Auteur Yannick Lemarchand
Mir@bel Revue Politiques et management public
Numéro vol. 18, no 2, juin 2000
Mots-clés (géographie)France
Mots-clés (matière)histoire histoire des faits économiques histoire des idées monarchie politique financière réglementation richesse système financier
Résumé Sous l'Ancien-Régime, la collecte des impôts était une affaire privée des plus fructueuses. Utilisant les recettes fiscales, les receveurs généraux consentaient au roi de coûteuses avances. Le prétendu retard des recouvrements justifiait celui des versements et l'État payait des intérêts sur ses propres deniers. En 1716, afin d'accélérer les rentrées du Trésor et de diminuer la charge d'intérêt, le gouvernement introduisit une réforme reposant sur une intéressante innovation technique : l'utilisation de la partie double pour le contrôle des receveurs. L'expérience fut progressivement étendue aux divers secteurs de la finance, mais cette nouvelle organisation se heurta rapidement à l'hostilité affichée des financiers. Ces efforts de rationalisation furent interrompus en 1726. Les quatre frères Paris, qui avaient été les promoteurs de ces réformes, furent éloignés des finances et l'on supprima la quasi totalité des contrôles qu'ils avaient instaurés.

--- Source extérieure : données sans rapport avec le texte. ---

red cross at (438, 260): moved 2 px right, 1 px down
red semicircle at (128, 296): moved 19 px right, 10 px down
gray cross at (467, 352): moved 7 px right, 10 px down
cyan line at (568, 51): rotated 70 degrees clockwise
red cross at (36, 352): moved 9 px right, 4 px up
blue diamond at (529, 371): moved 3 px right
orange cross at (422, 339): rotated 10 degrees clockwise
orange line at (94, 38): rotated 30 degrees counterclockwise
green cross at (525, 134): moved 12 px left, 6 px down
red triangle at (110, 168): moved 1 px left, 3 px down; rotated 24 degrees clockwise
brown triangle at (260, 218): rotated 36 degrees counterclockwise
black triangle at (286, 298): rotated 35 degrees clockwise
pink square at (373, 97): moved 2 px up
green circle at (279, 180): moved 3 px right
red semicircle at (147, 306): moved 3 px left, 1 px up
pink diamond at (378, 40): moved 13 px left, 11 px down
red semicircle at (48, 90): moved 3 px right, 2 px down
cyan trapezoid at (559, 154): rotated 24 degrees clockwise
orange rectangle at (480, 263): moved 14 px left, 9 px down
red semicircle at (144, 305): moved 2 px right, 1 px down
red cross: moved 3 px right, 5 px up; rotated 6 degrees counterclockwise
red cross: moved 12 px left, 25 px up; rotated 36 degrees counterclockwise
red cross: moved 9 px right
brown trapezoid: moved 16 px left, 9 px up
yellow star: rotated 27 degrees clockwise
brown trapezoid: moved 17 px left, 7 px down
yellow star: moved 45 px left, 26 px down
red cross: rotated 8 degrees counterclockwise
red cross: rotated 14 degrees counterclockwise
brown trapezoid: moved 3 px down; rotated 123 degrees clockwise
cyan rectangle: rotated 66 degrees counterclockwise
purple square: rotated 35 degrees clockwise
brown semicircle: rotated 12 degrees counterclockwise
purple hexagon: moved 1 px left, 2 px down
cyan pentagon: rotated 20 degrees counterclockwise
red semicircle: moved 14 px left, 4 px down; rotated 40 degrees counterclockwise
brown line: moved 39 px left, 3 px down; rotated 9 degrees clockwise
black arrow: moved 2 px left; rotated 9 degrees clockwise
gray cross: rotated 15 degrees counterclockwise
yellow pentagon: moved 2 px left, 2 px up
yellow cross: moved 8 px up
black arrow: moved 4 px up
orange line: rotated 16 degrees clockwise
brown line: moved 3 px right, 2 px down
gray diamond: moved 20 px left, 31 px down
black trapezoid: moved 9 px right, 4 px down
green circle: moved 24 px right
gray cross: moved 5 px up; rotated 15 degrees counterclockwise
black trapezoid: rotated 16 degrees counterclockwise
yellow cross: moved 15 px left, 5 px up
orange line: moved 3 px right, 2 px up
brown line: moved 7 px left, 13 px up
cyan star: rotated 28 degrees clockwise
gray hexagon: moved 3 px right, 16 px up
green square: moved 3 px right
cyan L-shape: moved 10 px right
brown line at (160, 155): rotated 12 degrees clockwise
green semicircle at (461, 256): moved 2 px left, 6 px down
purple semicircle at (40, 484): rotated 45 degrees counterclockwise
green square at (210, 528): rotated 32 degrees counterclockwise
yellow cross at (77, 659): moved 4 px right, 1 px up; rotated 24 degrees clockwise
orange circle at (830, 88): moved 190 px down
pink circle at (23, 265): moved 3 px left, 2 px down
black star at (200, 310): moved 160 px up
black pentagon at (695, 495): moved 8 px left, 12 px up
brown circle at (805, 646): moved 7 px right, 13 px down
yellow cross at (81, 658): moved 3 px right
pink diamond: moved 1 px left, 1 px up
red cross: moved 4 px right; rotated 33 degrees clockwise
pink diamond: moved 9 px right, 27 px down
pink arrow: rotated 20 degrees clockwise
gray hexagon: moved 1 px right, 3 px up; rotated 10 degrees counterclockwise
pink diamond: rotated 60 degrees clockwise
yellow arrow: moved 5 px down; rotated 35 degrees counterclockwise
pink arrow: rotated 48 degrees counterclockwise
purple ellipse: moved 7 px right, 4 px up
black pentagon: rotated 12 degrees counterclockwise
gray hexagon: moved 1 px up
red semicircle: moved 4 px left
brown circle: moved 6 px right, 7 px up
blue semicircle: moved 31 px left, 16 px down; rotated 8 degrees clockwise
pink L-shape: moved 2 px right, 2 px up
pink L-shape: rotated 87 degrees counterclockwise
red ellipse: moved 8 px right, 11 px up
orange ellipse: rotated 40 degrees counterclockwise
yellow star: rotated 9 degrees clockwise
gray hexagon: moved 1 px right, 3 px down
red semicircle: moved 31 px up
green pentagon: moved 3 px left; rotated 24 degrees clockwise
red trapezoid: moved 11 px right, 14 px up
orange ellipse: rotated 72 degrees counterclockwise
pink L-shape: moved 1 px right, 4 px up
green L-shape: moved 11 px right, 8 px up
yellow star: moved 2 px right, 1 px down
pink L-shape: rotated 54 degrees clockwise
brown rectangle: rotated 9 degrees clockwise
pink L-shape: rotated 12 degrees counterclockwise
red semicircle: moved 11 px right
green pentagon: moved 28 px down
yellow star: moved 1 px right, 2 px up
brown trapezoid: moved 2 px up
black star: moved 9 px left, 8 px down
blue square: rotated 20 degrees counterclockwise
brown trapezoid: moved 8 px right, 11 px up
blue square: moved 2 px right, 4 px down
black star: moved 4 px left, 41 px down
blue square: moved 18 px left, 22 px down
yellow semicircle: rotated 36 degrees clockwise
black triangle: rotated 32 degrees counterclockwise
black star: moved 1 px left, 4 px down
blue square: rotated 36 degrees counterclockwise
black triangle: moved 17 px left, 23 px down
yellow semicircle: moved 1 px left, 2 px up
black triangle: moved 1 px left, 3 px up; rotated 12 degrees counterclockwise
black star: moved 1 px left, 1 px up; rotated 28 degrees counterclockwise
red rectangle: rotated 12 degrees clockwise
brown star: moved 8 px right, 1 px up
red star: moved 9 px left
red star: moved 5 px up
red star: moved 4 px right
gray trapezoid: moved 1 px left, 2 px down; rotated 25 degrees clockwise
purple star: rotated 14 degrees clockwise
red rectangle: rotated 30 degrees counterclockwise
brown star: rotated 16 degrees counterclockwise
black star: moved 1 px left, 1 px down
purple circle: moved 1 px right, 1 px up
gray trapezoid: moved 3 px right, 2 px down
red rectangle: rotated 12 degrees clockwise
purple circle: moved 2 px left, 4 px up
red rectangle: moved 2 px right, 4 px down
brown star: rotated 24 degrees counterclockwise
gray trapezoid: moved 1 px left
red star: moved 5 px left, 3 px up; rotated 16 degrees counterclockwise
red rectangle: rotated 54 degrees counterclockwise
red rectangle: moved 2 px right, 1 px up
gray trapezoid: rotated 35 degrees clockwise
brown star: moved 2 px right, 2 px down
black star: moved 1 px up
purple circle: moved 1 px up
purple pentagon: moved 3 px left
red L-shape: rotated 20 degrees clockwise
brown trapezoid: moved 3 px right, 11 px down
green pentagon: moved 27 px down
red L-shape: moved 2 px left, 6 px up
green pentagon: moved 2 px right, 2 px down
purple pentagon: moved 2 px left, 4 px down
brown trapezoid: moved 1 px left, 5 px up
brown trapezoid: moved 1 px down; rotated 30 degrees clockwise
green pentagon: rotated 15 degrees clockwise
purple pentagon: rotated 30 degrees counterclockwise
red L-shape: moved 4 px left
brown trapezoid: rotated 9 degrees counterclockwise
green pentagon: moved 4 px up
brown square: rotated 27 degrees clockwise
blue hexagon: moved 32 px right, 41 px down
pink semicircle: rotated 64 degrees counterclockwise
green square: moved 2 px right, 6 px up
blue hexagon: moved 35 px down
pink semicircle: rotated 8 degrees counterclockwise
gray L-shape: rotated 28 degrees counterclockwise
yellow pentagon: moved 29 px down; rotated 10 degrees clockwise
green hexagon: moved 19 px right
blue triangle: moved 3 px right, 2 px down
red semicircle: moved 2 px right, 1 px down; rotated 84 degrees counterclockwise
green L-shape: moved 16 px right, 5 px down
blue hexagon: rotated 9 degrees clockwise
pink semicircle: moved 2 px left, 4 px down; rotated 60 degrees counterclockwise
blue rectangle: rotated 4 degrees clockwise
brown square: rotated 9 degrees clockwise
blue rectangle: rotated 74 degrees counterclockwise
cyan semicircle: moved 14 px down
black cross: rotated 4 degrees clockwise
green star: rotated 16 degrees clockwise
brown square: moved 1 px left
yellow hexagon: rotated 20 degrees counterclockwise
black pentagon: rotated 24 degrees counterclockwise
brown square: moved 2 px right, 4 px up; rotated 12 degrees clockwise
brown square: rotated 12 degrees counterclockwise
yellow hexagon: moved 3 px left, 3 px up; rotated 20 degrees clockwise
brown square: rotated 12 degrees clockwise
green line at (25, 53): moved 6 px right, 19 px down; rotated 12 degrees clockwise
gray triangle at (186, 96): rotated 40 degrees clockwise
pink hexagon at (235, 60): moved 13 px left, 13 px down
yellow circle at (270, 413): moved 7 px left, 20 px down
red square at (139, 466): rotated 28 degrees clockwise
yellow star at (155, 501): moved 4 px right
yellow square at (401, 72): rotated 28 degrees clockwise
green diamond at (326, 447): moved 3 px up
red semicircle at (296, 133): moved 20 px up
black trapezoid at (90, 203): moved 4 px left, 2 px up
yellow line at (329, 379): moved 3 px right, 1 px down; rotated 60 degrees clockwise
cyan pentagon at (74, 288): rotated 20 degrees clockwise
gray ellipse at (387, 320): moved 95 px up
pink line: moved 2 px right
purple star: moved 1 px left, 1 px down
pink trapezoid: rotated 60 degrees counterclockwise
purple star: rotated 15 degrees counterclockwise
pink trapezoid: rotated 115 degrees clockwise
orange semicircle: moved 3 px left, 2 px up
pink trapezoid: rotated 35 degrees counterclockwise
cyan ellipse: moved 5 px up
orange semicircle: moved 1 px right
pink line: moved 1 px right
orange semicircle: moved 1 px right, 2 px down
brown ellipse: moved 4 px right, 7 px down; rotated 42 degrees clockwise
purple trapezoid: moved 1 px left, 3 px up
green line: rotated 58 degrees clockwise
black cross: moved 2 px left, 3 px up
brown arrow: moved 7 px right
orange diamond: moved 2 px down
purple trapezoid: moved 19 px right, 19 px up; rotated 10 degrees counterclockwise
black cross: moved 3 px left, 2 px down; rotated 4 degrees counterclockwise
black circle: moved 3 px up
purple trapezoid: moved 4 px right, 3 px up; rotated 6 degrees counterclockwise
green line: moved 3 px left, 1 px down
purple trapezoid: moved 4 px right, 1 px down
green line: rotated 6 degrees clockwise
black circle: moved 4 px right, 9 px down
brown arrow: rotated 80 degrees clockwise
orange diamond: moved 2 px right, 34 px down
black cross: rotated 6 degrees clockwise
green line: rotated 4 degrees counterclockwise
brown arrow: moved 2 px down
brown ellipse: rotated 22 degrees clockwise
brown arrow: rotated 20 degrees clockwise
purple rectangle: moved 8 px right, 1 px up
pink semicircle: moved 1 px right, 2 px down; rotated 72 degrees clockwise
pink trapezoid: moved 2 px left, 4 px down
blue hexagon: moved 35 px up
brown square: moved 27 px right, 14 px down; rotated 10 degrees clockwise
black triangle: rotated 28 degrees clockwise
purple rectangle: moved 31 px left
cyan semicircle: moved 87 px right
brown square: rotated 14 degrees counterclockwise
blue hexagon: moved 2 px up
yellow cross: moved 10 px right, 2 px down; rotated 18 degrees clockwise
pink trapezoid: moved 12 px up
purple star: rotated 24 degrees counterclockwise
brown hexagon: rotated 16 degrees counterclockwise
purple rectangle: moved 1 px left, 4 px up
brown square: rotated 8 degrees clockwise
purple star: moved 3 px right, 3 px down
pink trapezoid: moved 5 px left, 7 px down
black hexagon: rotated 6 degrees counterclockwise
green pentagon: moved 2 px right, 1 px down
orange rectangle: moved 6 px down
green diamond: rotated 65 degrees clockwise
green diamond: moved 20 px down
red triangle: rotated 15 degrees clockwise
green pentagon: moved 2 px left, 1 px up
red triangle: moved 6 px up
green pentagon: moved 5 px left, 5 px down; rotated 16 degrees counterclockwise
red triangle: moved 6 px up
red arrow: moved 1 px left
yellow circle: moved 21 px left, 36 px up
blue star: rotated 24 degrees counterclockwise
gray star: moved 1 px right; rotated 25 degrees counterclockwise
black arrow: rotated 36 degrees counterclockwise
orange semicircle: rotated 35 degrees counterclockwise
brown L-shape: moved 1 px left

Par delà le récit de ces événements, cette étude tente d'en apprécier la signification. L'intérêt de cette modification des méthodes comptables dépasse les aspects purement techniques, car il accompagne un changement organisationnel fondamental. Les frères Paris tentèrent de remplacer un ensemble de relations contractuelles décentralisées par une administration bureaucratique centralisée, en concevant la comptabilité comme un instrument de contrôle particulièrement sophistiqué, susceptible de modifier le comportement des financiers. On peut donc voir dans cette expérience l'une des multiples manifestations de l'émergence des disciplines au XVIIIe siècle, telles qu'analysées par Foucault. Elle préfigure les dispositifs qui seront mis en place, à partir de la fin du siècle, dans les finances françaises, et elle relève de cette ambition d'un gouvernement scientifique que partage l'Europe des Lumières. Les écrits des Paris sont d'ailleurs à ranger parmi les premières expressions d'une réflexion que l'on désignera bientôt comme la 'science de l'administration".